Back to Roofings ltd. For them to be able to raise a billion
dollars and from foreign funders, speaks to their financial readiness. In the
bigger picture of international finance raising a billion dollars is the atom
in the drop in the ocean. But to be good for that kind of funding must have
taken years of building trust and demonstrating integrity.
I remember in 2002 looking to buy iron sheets from roofing
and then, 20 years ago, they had a waiting list a mile long, not for lack of
materials but because the demand was overwhelming and not only locally. I remember
seeing a man, they told me was Burundian pacing up and down the premise as his
two trucks were being loaded, with an order he had made a few weeks previously.
You do not come it to such money without being organised, organised
to the point that a financier looking in on the business can determine whether
he will get his investment back, with an acceptable return.
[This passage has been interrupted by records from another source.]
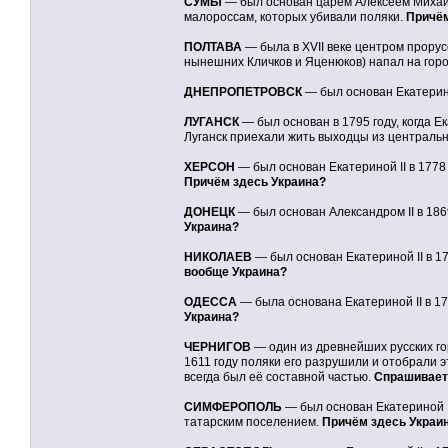
СУМЫ
— был основан царём Алексеем Михайл
малороссам, которых убивали поляки.
Причём
ПОЛТАВА
— была в XVII веке центром прорус
нынешних Кличков и Яценюков) напал на горо
ДНЕПРОПЕТРОВСК
— был основан Екатерино
ЛУГАНСК
— был основан в 1795 году, когда Е
Луганск приехали жить выходцы из централь
ХЕРСОН
— был основан Екатериной II в 1778
Причём здесь Украина?
ДОНЕЦК
— был основан Александром II в 186
Украина?
НИКОЛАЕВ
— был основан Екатериной II в 17
вообще Украина?
ОДЕССА
— была основана Екатериной II в 1
Украина?
ЧЕРНИГОВ
— один из древнейших русских гор
1611 году поляки его разрушили и отобрали эт
всегда был её составной частью.
Спрашиваетс
СИМФЕРОПОЛЬ
— был основан Екатериной I
татарским поселением.
Причём здесь Украин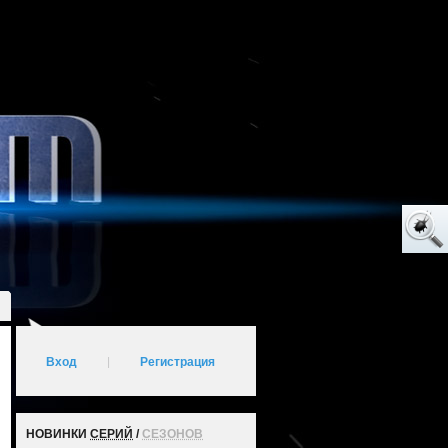
Вход
|
Регистрация
НОВИНКИ
СЕРИЙ
/
СЕЗОНОВ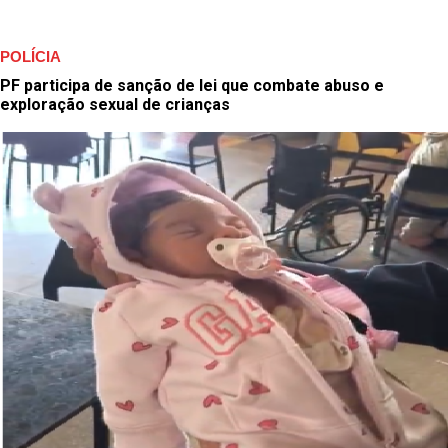
POLÍCIA
PF participa de sanção de lei que combate abuso e
exploração sexual de crianças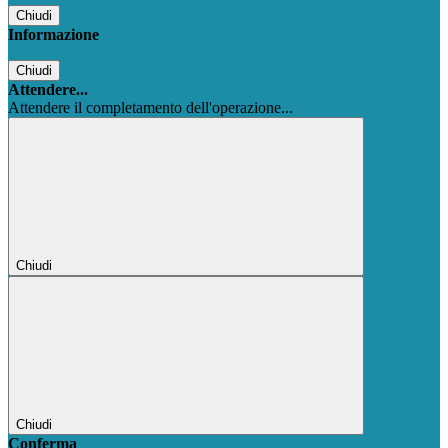
Chiudi
Informazione
Chiudi
Attendere...
Attendere il completamento dell'operazione...
Chiudi
Chiudi
Conferma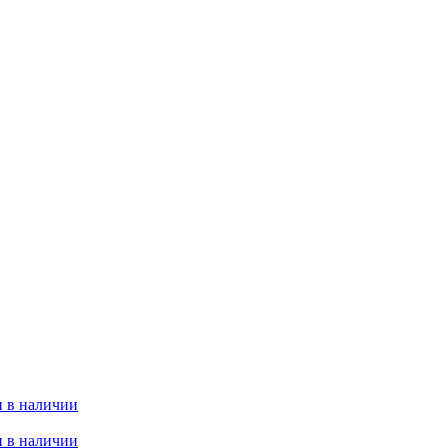
 в наличии
 в наличии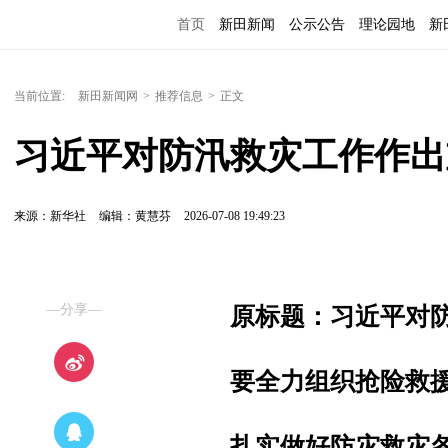
首页
新田新闻
公示公告
理论园地
新
当前位置:
新田新闻网
>
推荐信息
>
正文
习近平对防汛救灾工作作出
来源：新华社
编辑：黄慧芬
2026-07-08 19:49:23
—分享—
原标题：习近平对
要全力组织抢险救
扎实做好防灾救灾各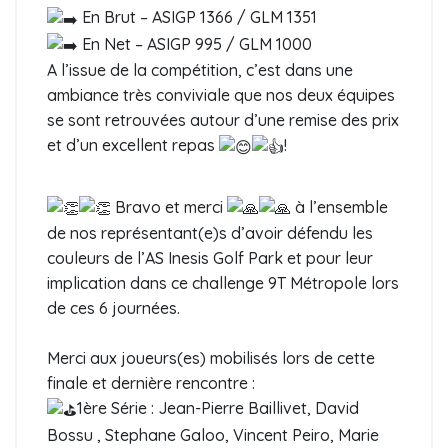
En Brut – ASIGP 1366 / GLM 1351
En Net – ASIGP 995 / GLM 1000
A l’issue de la compétition, c’est dans une
ambiance très conviviale que nos deux équipes
se sont retrouvées autour d’une remise des prix
et d’un excellent repas
!
Bravo et merci
à l’ensemble
de nos représentant(e)s d’avoir défendu les
couleurs de l’AS Inesis Golf Park et pour leur
implication dans ce challenge 9T Métropole lors
de ces 6 journées.
Merci aux joueurs(es) mobilisés lors de cette
finale et dernière rencontre :
1ère Série : Jean-Pierre Baillivet, David
Bossu , Stephane Galoo, Vincent Peiro, Marie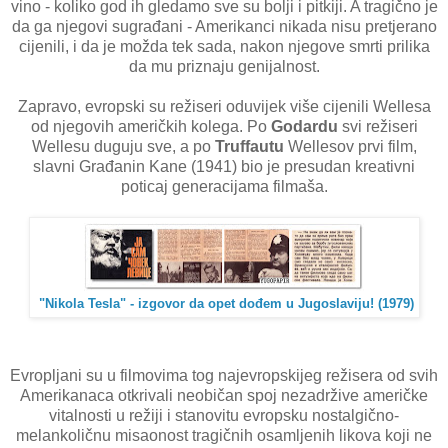
vino - koliko god ih gledamo sve su bolji i pitkiji. A tragično je
da ga njegovi sugrađani - Amerikanci nikada nisu pretjerano
cijenili, i da je možda tek sada, nakon njegove smrti prilika
da mu priznaju genijalnost.
Zapravo, evropski su režiseri oduvijek više cijenili Wellesa
od njegovih američkih kolega. Po
Godardu
svi režiseri
Wellesu duguju sve, a po
Truffautu
Wellesov prvi film,
slavni Građanin Kane (1941) bio je presudan kreativni
poticaj generacijama filmaša.
"Nikola Tesla" - izgovor da opet dođem u Jugoslaviju! (1979)
Evropljani su u filmovima tog najevropskijeg režisera od svih
Amerikanaca otkrivali neobičan spoj nezadržive američke
vitalnosti u režiji i stanovitu evropsku nostalgično-
melankoličnu misaonost tragičnih osamljenih likova koji ne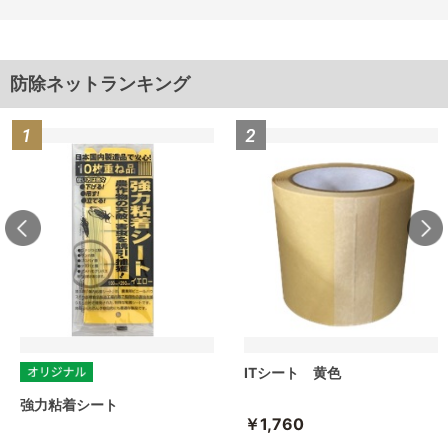
防除ネットランキング
ITシート 黄色
強力粘着シート
￥1,760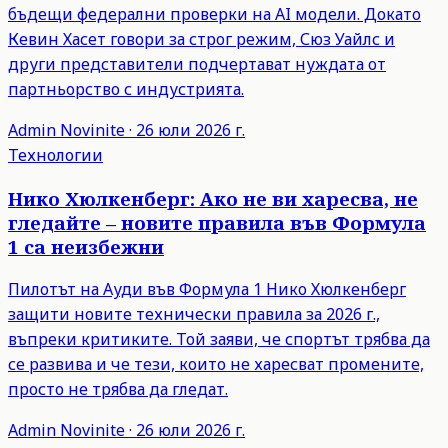
бъдещи федерални проверки на AI модели. Докато
Кевин Хасет говори за строг режим, Сюз Уайлс и
други представители подчертават нуждата от
партньорство с индустрията.
Admin
Novinite
·
26 юли 2026 г.
Технологии
Нико Хюлкенберг: Ако не ви харесва, не
гледайте – новите правила във Формула
1 са неизбежни
Пилотът на Ауди във Формула 1 Нико Хюлкенберг
защити новите технически правила за 2026 г.,
въпреки критиките. Той заяви, че спортът трябва да
се развива и че тези, които не харесват промените,
просто не трябва да гледат.
Admin
Novinite
·
26 юли 2026 г.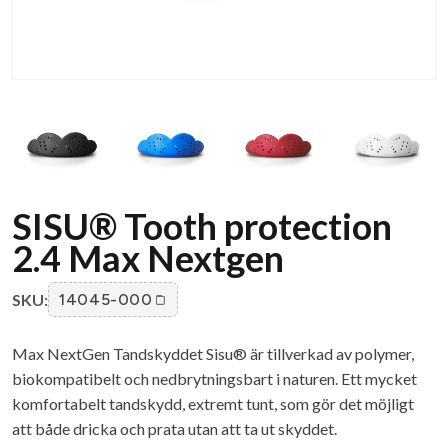
SISU® Tooth protection
2.4 Max Nextgen
SKU:
14045-000
Max NextGen Tandskyddet Sisu® är tillverkad av polymer,
biokompatibelt och nedbrytningsbart i naturen. Ett mycket
komfortabelt tandskydd, extremt tunt, som gör det möjligt
att både dricka och prata utan att ta ut skyddet.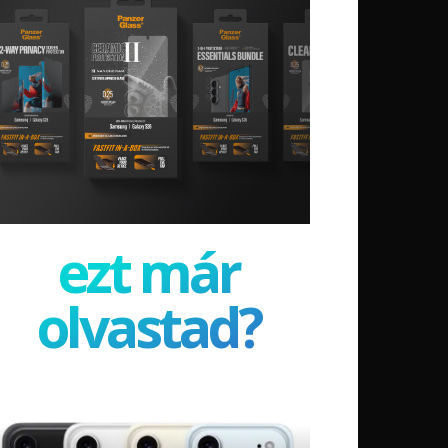
ezt már
olvastad?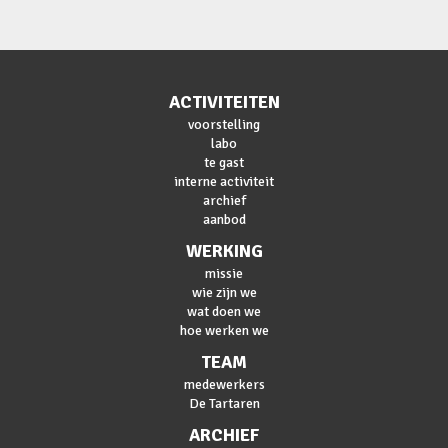
ACTIVITEITEN
voorstelling
labo
te gast
interne activiteit
archief
aanbod
WERKING
missie
wie zijn we
wat doen we
hoe werken we
TEAM
medewerkers
De Tartaren
ARCHIEF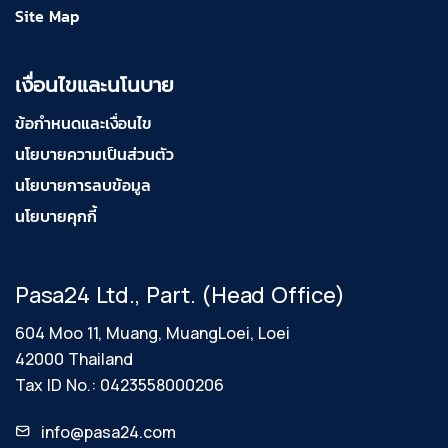
Site Map
เงื่อนไขและนโนบาย
ข้อกำหนดและเงื่อนไข
นโยบายความเป็นส่วนตัว
นโยบายการลบข้อมูล
นโยบายคุกกี้
Pasa24 Ltd., Part. (Head Office)
604 Moo 11, Muang, MuangLoei, Loei
42000 Thailand
Tax ID No.: 0423558000206
info@pasa24.com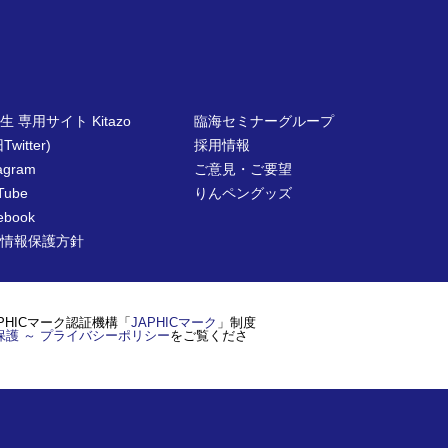
生 専用サイト Kitazo
臨海セミナーグループ
Twitter)
採用情報
tagram
ご意見・ご要望
Tube
りんペングッズ
ebook
情報保護方針
PHICマーク認証機構「
JAPHICマーク
」制度
保護 ～ プライバシーポリシー
をご覧くださ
The fact that our business struggle to survive to their
tenth year, leave alone transition from generation to generation is more a
function of how they are structured, or not, than that they lack funding. In fact,
the better organized business never lacks for funding, be it from internal or
external sources. Even in these harsh economic times.
To my mind what Roofings Ltd and Ugachick show us is that
one, business can grow and thrive in this country and secondly that raising
funds starts with the business. Or businessmen may get rejected because they
fail tick a few boxes, but those are the rules the financiers have set, you
either play by the rules or go elsewhere.
It has been said many times in this column that our poverty is down to our inability or willingness to aggregate our resources. And as such someone else comes along, looks beyond our moaning and groaning, and turns this pig’s ear of an economy into gold....
But it goes beyond failure to aggregate resources. What does
it take to aggregate our resources? Leadership. Our failure to do so points to
a lack of leadership. The knee jerk reaction for us, is to look at politics but
even at our own individual levels we are unable to aggregate our land, capital
or human resource capacities.
What that means is that people who have hacked that challenge
come here and literally drive us out of “our” town.